The D&R is a manmade waterway that connects the Delaware, the river dividing Pennsylvania and New Jersey, and the Raritan, the river which empties into the bay just outside New York. “The big ditch,” dug between 1831 and 1834 – thus predating a whole lot of US history – was carved across New Jersey to improve the shipment of goods from the inland of the relatively new country out to the Atlantic. Its peak use was in the decade following the Civil War. As New York entered the Industrial Revolution, the city required tons and tons of anthracite coal from the abundant mines in Pennsylvania. However, the canal eventually fell to abandonment as steam locomotives replaced boats to be the primary mode of cargo transportation in the United States.
Today, the D&R has been transformed into a long but narrow state park that cuts clear across New Jersey, with hiking trails and historical markers running parallel to the otherwise disused waterway. Passing one of the many entrances to the park on my daily commute, I started to daydream about traveling on it, and then one day determined that I wanted to go from one end to the other. I decided to do it once summer had officially started.

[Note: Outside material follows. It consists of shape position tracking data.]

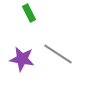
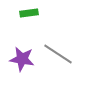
green rectangle: rotated 72 degrees counterclockwise
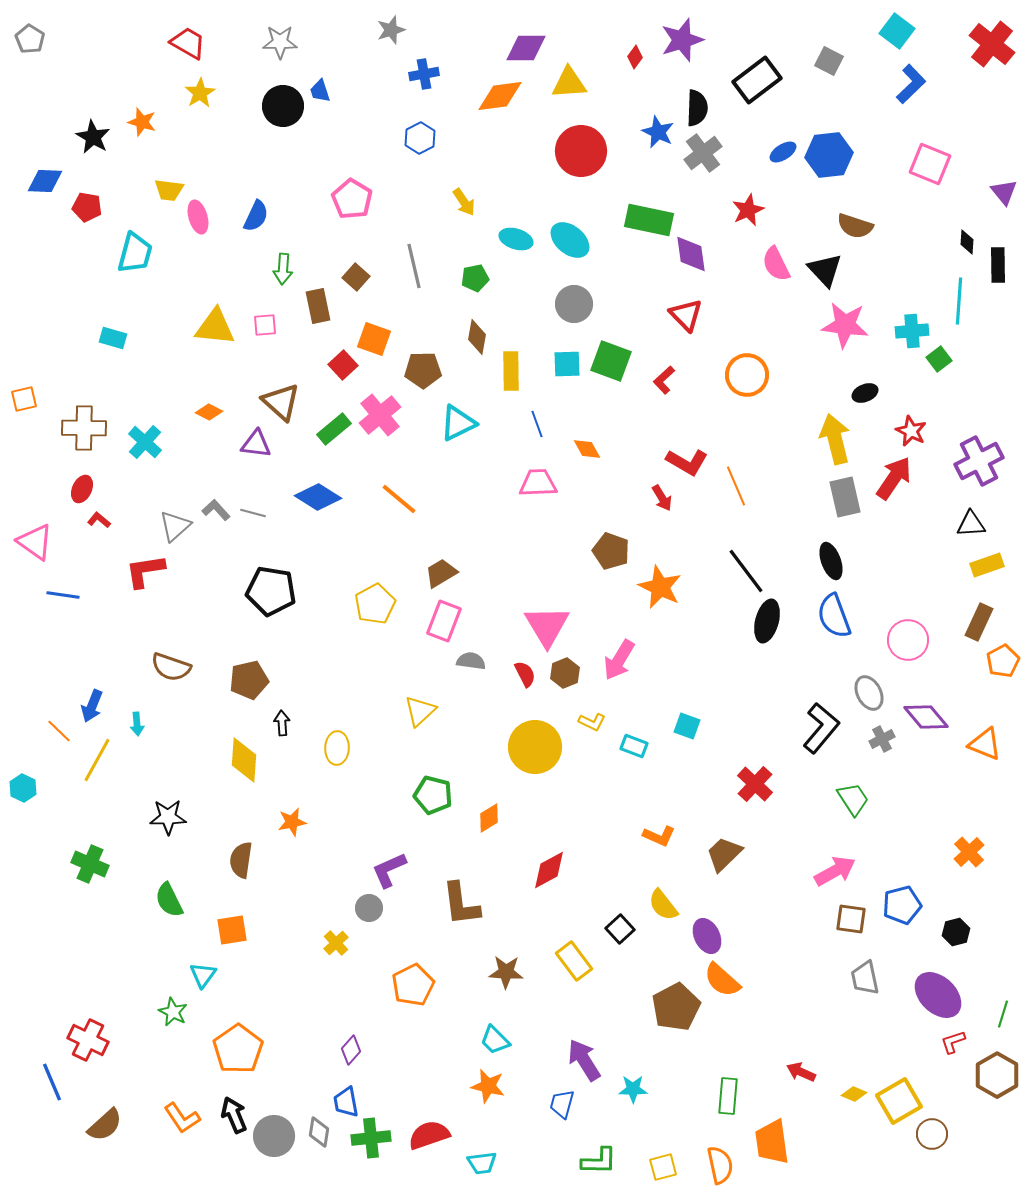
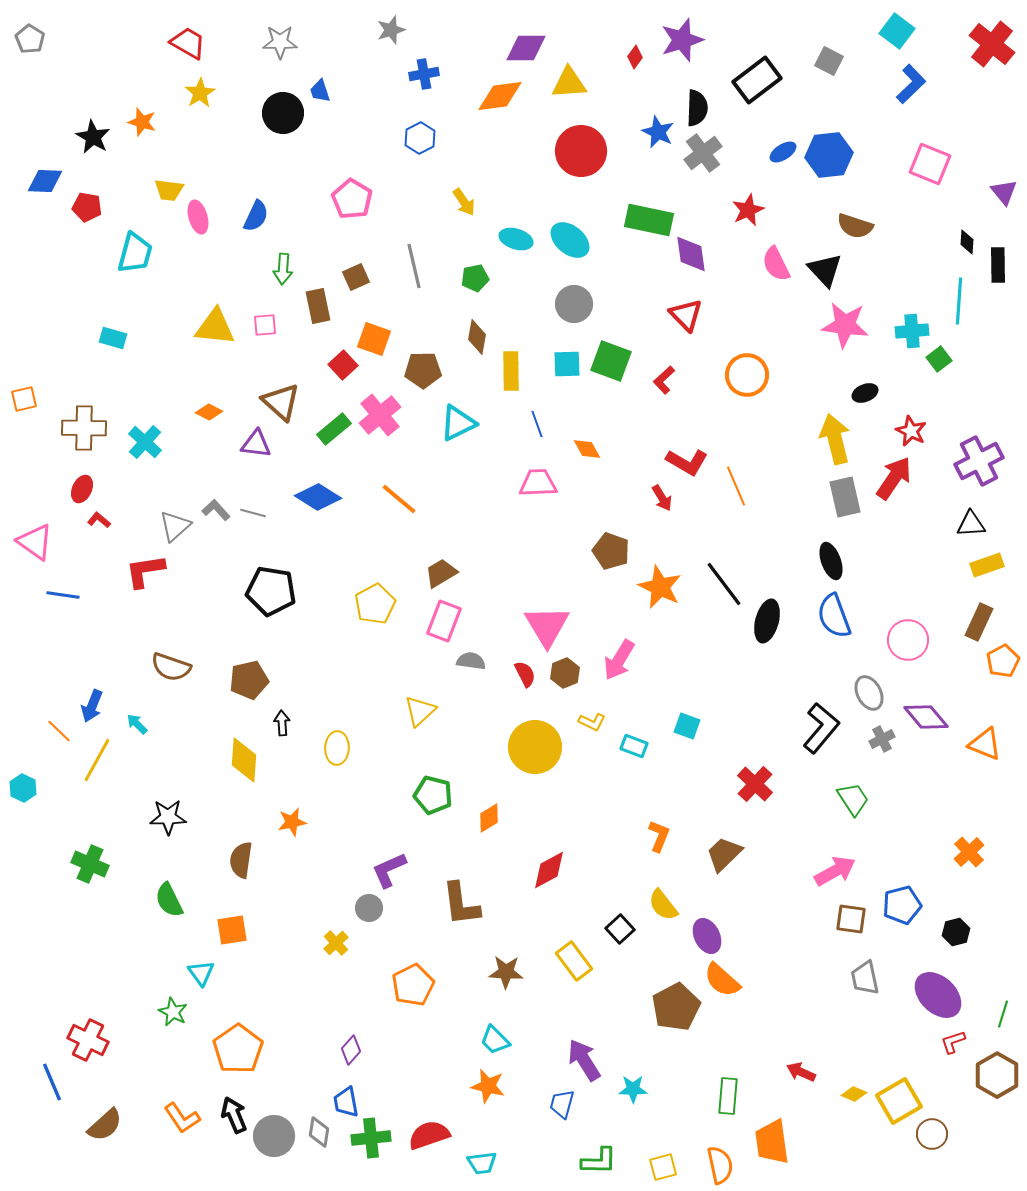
black circle at (283, 106): moved 7 px down
brown square at (356, 277): rotated 24 degrees clockwise
black line at (746, 571): moved 22 px left, 13 px down
cyan arrow at (137, 724): rotated 140 degrees clockwise
orange L-shape at (659, 836): rotated 92 degrees counterclockwise
cyan triangle at (203, 975): moved 2 px left, 2 px up; rotated 12 degrees counterclockwise
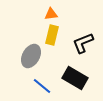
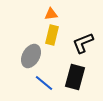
black rectangle: moved 1 px up; rotated 75 degrees clockwise
blue line: moved 2 px right, 3 px up
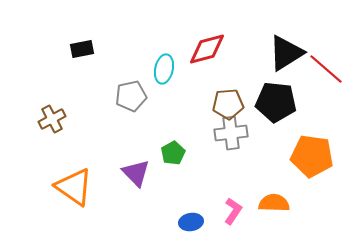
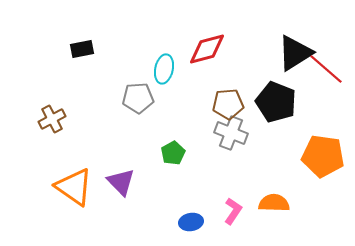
black triangle: moved 9 px right
gray pentagon: moved 7 px right, 2 px down; rotated 8 degrees clockwise
black pentagon: rotated 15 degrees clockwise
gray cross: rotated 28 degrees clockwise
orange pentagon: moved 11 px right
purple triangle: moved 15 px left, 9 px down
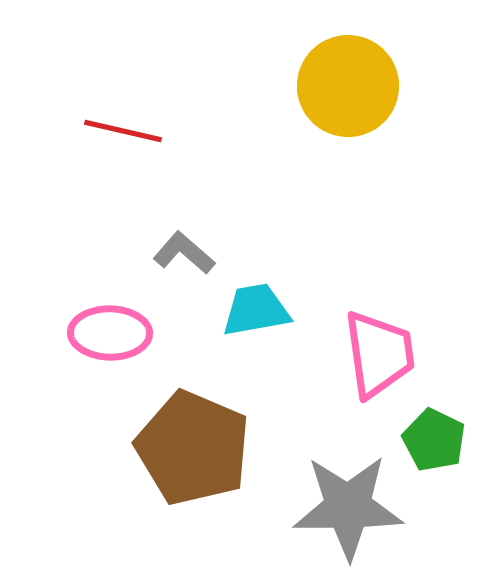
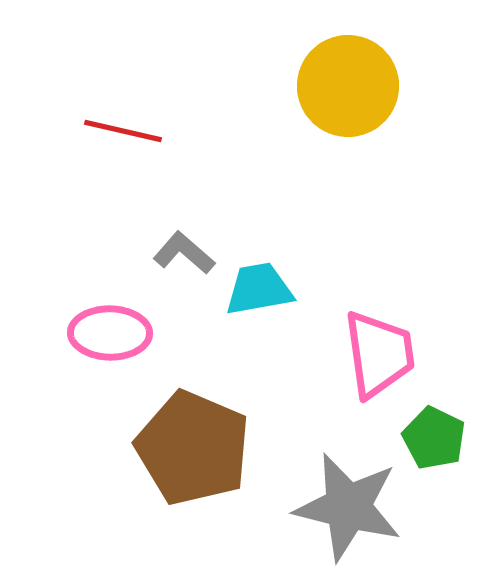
cyan trapezoid: moved 3 px right, 21 px up
green pentagon: moved 2 px up
gray star: rotated 14 degrees clockwise
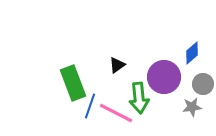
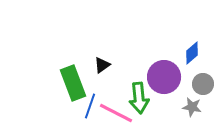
black triangle: moved 15 px left
gray star: rotated 18 degrees clockwise
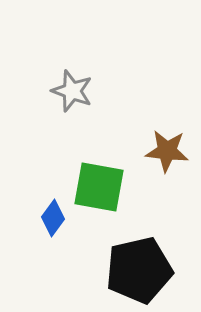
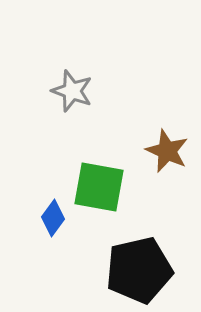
brown star: rotated 18 degrees clockwise
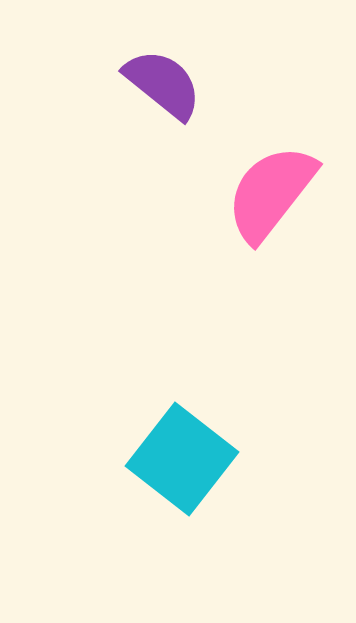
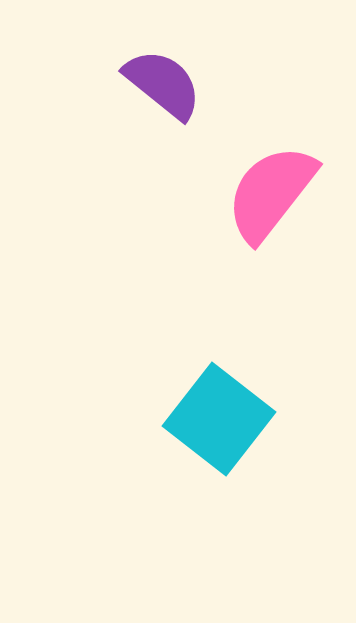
cyan square: moved 37 px right, 40 px up
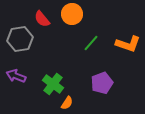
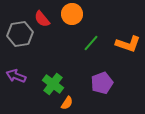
gray hexagon: moved 5 px up
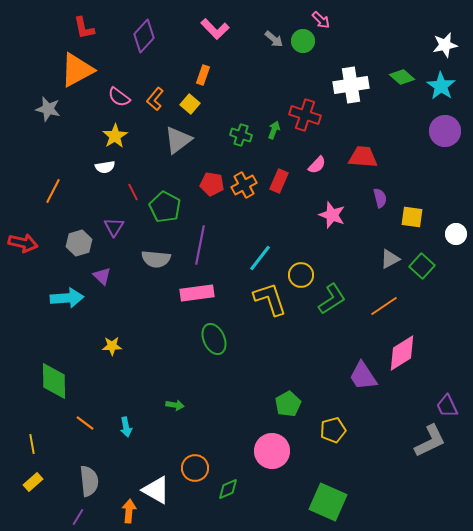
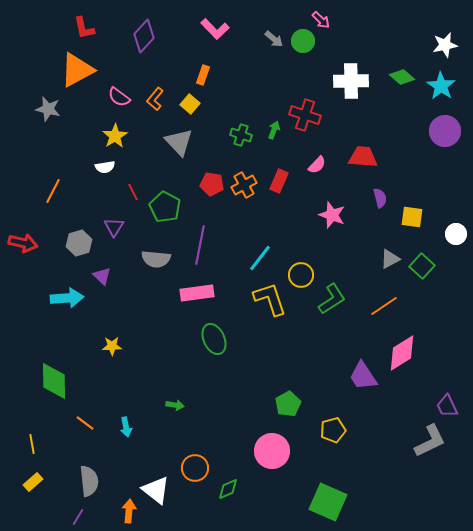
white cross at (351, 85): moved 4 px up; rotated 8 degrees clockwise
gray triangle at (178, 140): moved 1 px right, 2 px down; rotated 36 degrees counterclockwise
white triangle at (156, 490): rotated 8 degrees clockwise
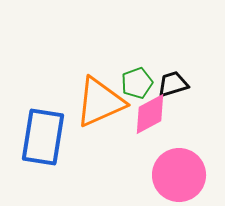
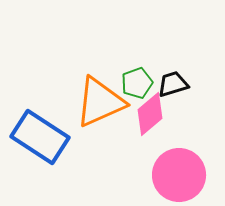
pink diamond: rotated 12 degrees counterclockwise
blue rectangle: moved 3 px left; rotated 66 degrees counterclockwise
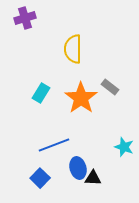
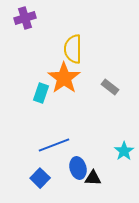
cyan rectangle: rotated 12 degrees counterclockwise
orange star: moved 17 px left, 20 px up
cyan star: moved 4 px down; rotated 18 degrees clockwise
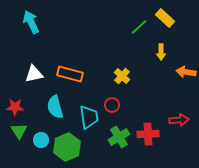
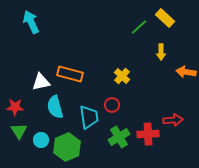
white triangle: moved 7 px right, 8 px down
red arrow: moved 6 px left
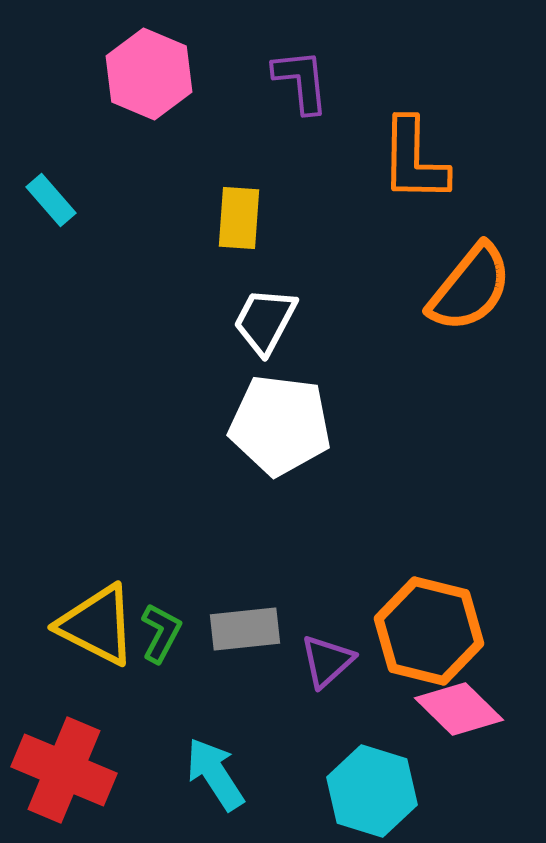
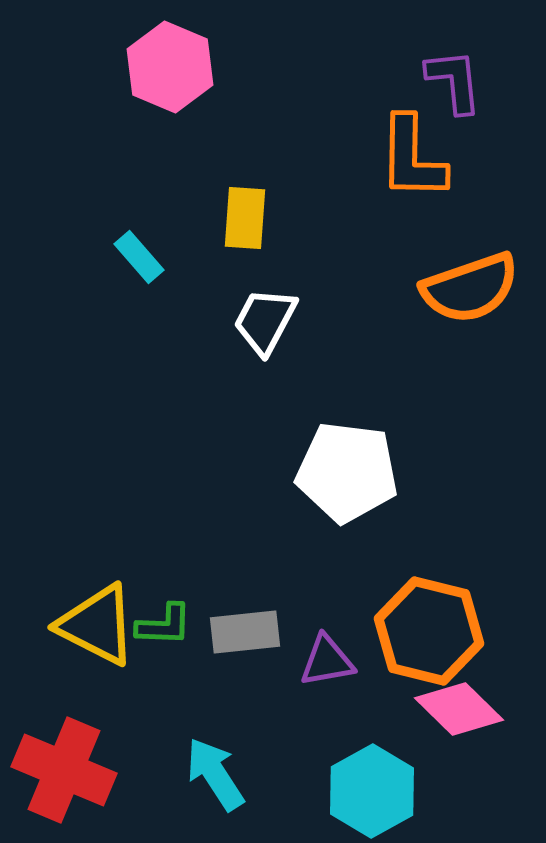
pink hexagon: moved 21 px right, 7 px up
purple L-shape: moved 153 px right
orange L-shape: moved 2 px left, 2 px up
cyan rectangle: moved 88 px right, 57 px down
yellow rectangle: moved 6 px right
orange semicircle: rotated 32 degrees clockwise
white pentagon: moved 67 px right, 47 px down
gray rectangle: moved 3 px down
green L-shape: moved 3 px right, 8 px up; rotated 64 degrees clockwise
purple triangle: rotated 32 degrees clockwise
cyan hexagon: rotated 14 degrees clockwise
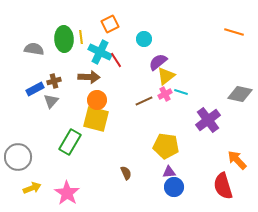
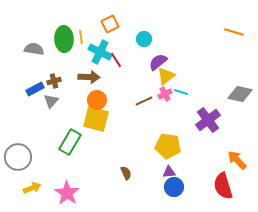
yellow pentagon: moved 2 px right
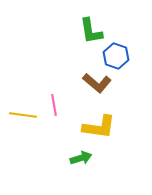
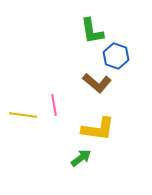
green L-shape: moved 1 px right
yellow L-shape: moved 1 px left, 2 px down
green arrow: rotated 20 degrees counterclockwise
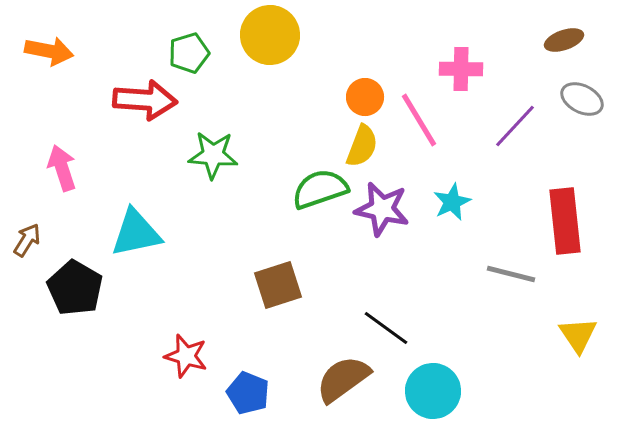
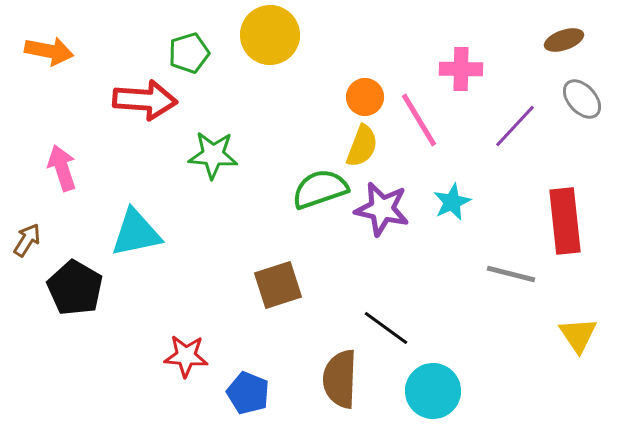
gray ellipse: rotated 21 degrees clockwise
red star: rotated 12 degrees counterclockwise
brown semicircle: moved 3 px left; rotated 52 degrees counterclockwise
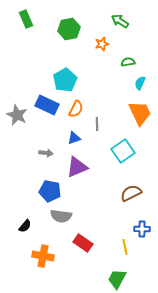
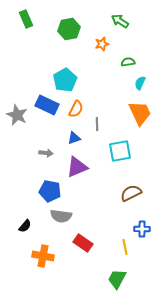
cyan square: moved 3 px left; rotated 25 degrees clockwise
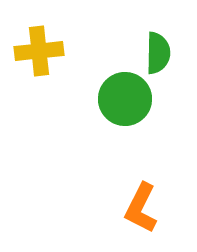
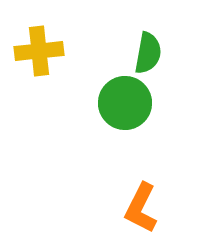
green semicircle: moved 10 px left; rotated 9 degrees clockwise
green circle: moved 4 px down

Knowing I couldn’t go it alone, I convinced my longtime friend Will and my then-girlfriend-now-fiancée Sarah that I had a great idea. I didn’t have to sell it too hard. Will, always up for a historical adventure, and Sarah, a canoeing enthusiast, both agreed to the trip without much prodding. I tried to fill them in on all the information, like that it was going to be a tough trip and it might take all day, and that there would have to be some finagling back and forth with multiple cars; that there was no current on the canal because it’s a canal and not a river, and that there was going to be some portage involved around the locks (whatever that meant). But life was keeping everyone busy, and until the day finally arrived I couldn’t quite get them to grasp the finer details. All they knew was that we were going out on the canoe.Forgoing at the last minute my grand schemes to be on the water by sunrise, we started from the south and drove north, positioning my car, the Rusty Growler, at the northern tip in New Brunswick. We made it back down to the southern end near Trenton around nine in the morning. It felt early, but it was a pretty late start. There was some griping about the driving back and forth, and now that the picture of what was happening was clearer to everyone in our gang, I worried things were off to a bad start.
It didn’t get better trying to drop the canoe into the water – which indeed filled a canal, and not a riverbed like my companions had imagined. The concrete banks were overgrown, slimy with mud and scum, and we were up to our knees in skanky sediment before everyone had finally teetered into the boat. It wasn’t funny, and it wasn’t fun. Everyone was pissed off and worried about leeches.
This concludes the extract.